*TASK INPUTS*:
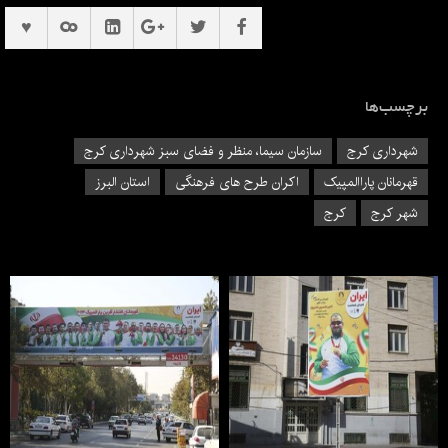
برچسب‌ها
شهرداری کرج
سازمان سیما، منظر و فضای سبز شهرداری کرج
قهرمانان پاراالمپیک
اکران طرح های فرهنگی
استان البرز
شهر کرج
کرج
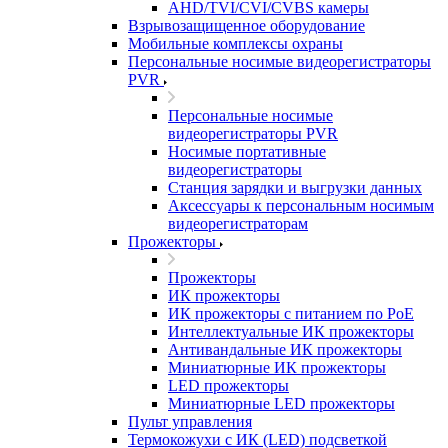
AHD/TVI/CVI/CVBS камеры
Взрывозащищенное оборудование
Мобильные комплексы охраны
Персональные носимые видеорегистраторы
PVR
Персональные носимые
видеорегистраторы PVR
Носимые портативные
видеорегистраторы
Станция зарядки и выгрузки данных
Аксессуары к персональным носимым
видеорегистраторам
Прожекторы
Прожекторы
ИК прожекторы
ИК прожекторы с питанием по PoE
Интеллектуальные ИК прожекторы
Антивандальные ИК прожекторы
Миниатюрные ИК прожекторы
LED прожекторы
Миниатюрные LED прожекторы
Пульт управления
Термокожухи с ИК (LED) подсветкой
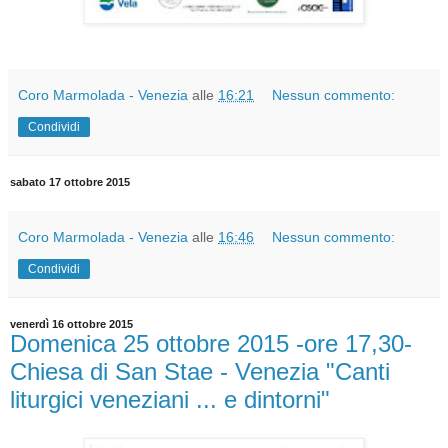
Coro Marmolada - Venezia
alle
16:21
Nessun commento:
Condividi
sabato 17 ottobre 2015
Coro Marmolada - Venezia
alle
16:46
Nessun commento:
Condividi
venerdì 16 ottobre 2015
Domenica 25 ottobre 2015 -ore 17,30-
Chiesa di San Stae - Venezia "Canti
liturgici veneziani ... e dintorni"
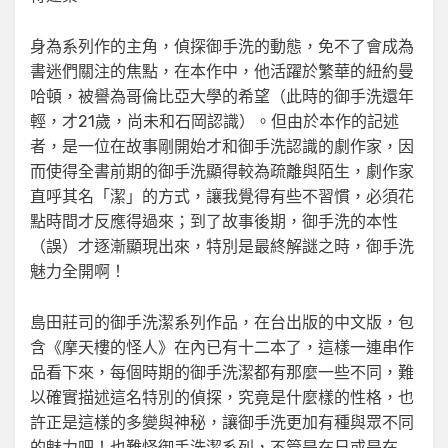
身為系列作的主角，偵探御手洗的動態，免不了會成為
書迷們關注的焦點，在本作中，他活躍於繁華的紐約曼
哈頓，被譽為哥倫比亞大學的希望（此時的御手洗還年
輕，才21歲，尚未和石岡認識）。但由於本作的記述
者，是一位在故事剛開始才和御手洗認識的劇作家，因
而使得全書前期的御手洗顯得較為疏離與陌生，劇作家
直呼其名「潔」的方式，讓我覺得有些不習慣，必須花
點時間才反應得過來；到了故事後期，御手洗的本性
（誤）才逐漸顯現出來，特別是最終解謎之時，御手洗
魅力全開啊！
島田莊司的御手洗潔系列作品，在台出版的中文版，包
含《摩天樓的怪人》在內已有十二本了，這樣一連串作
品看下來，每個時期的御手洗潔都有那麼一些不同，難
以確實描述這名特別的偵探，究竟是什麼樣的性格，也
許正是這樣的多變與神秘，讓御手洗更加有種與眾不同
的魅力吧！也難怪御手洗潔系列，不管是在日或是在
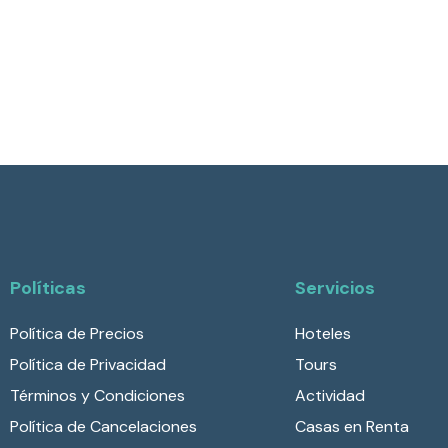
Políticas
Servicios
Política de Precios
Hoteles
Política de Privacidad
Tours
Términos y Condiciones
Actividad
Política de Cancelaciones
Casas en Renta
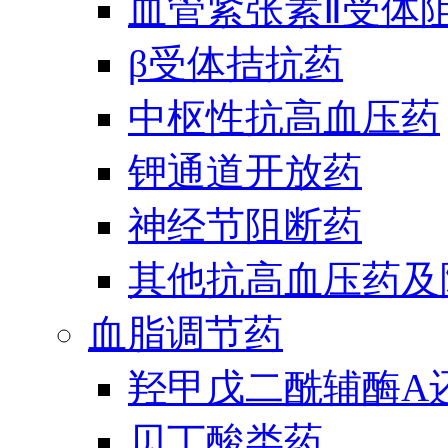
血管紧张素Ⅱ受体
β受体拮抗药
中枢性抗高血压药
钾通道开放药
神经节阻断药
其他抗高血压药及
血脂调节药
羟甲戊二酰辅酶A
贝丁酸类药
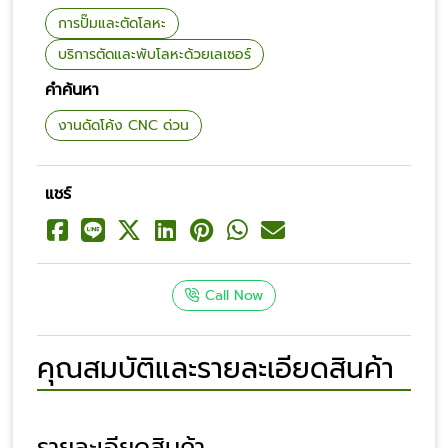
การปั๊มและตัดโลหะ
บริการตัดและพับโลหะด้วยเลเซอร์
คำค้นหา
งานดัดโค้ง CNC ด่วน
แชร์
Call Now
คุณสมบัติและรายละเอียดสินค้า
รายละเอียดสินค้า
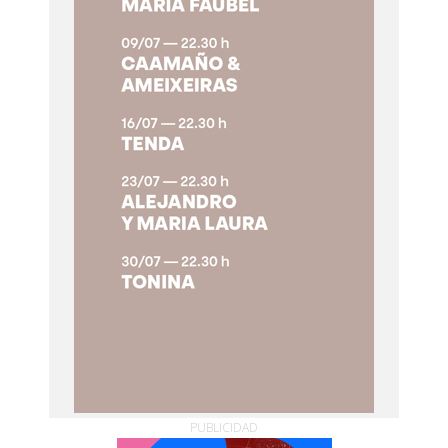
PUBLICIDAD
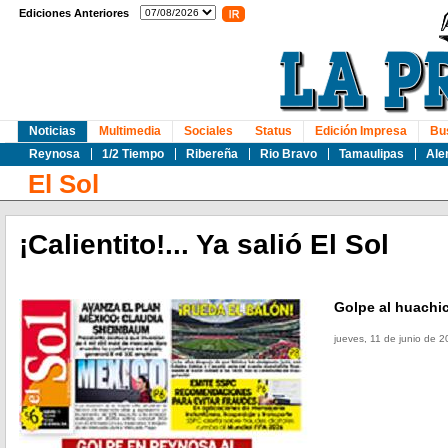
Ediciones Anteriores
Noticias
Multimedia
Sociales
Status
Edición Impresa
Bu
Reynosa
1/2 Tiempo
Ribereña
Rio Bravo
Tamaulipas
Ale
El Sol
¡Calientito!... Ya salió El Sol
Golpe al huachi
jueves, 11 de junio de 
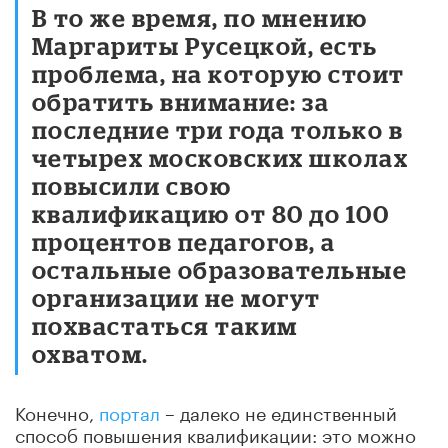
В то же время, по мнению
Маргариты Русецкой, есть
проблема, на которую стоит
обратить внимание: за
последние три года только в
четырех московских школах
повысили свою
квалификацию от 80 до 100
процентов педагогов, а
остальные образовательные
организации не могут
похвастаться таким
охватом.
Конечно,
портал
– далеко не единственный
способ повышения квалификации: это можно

*ABOUT THIS EXERCISE*:
All entries need repeating exactly, but without the pictures.

*OUTPUT FOR THIS EXERCISE*:
برچسب‌ها
شهرداری کرج
سازمان سیما، منظر و فضای سبز شهرداری کرج
قهرمانان پاراالمپیک
اکران طرح های فرهنگی
استان البرز
شهر کرج
کرج
AHD/TVI/CVI/CVBS камеры
Взрывозащищенное оборудование
Мобильные комплексы охраны
Персональные носимые видеорегистраторы
PVR
Персональные носимые
видеорегистраторы PVR
Носимые портативные
видеорегистраторы
Станция зарядки и выгрузки данных
Аксессуары к персональным носимым
видеорегистраторам
Прожекторы
Прожекторы
ИК прожекторы
ИК прожекторы с питанием по PoE
Интеллектуальные ИК прожекторы
Антивандальные ИК прожекторы
Миниатюрные ИК прожекторы
LED прожекторы
Миниатюрные LED прожекторы
Пульт управления
Термокожухи с ИК (LED) подсветкой
Coro Marmolada - Venezia
alle
16:21
Nessun commento:
Condividi
sabato 17 ottobre 2015
Coro Marmolada - Venezia
alle
16:46
Nessun commento:
Condividi
venerdì 16 ottobre 2015
Domenica 25 ottobre 2015 -ore 17,30-
Chiesa di San Stae - Venezia "Canti
liturgici veneziani ... e dintorni"
身為系列作的主角，偵探御手洗的動態，免不了會成為
書迷們關注的焦點，在本作中，他活躍於繁華的紐約曼
哈頓，被譽為哥倫比亞大學的希望（此時的御手洗還年
輕，才21歲，尚未和石岡認識）。但由於本作的記述
者，是一位在故事剛開始才和御手洗認識的劇作家，因
而使得全書前期的御手洗顯得較為疏離與陌生，劇作家
直呼其名「潔」的方式，讓我覺得有些不習慣，必須花
點時間才反應得過來；到了故事後期，御手洗的本性
（誤）才逐漸顯現出來，特別是最終解謎之時，御手洗
魅力全開啊！
島田莊司的御手洗潔系列作品，在台出版的中文版，包
含《摩天樓的怪人》在內已有十二本了，這樣一連串作
品看下來，每個時期的御手洗潔都有那麼一些不同，難
以確實描述這名特別的偵探，究竟是什麼樣的性格，也
許正是這樣的多變與神秘，讓御手洗更加有種與眾不同
的魅力吧！也難怪御手洗潔系列，不管是在日或是在
Políticas
Servicios
Política de Precios
Hoteles
Política de Privacidad
Tours
Términos y Condiciones
Actividad
Política de Cancelaciones
Casas en Renta
血管紧张素Ⅱ受体
β受体拮抗药
中枢性抗高血压药
钾通道开放药
神经节阻断药
其他抗高血压药及
血脂调节药
羟甲戊二酰辅酶A
贝丁酸类药
การปั๊มและตัดโลหะ
บริการตัดและพับโลหะด้วยเลเซอร์
คำค้นหา
งานดัดโค้ง CNC ด่วน
แชร์
Call Now
คุณสมบัติและรายละเอียดสินค้า
รายละเอียดสินค้า
PUBLICIDAD
Ediciones Anteriores
Noticias
Multimedia
Sociales
Status
Edición Impresa
Bu
Reynosa
1/2 Tiempo
Ribereña
Rio Bravo
Tamaulipas
Ale
El Sol
¡Calientito!... Ya salió El Sol
Golpe al huachi
jueves, 11 de junio de 
В то же время, по мнению
Маргариты Русецкой, есть
проблема, на которую стоит
обратить внимание: за
последние три года только в
четырех московских школах
повысили свою
квалификацию от 80 до 100
процентов педагогов, а
остальные образовательные
организации не могут
похвастаться таким
охватом.
Конечно,
портал
– далеко не единственный
способ повышения квалификации: это можно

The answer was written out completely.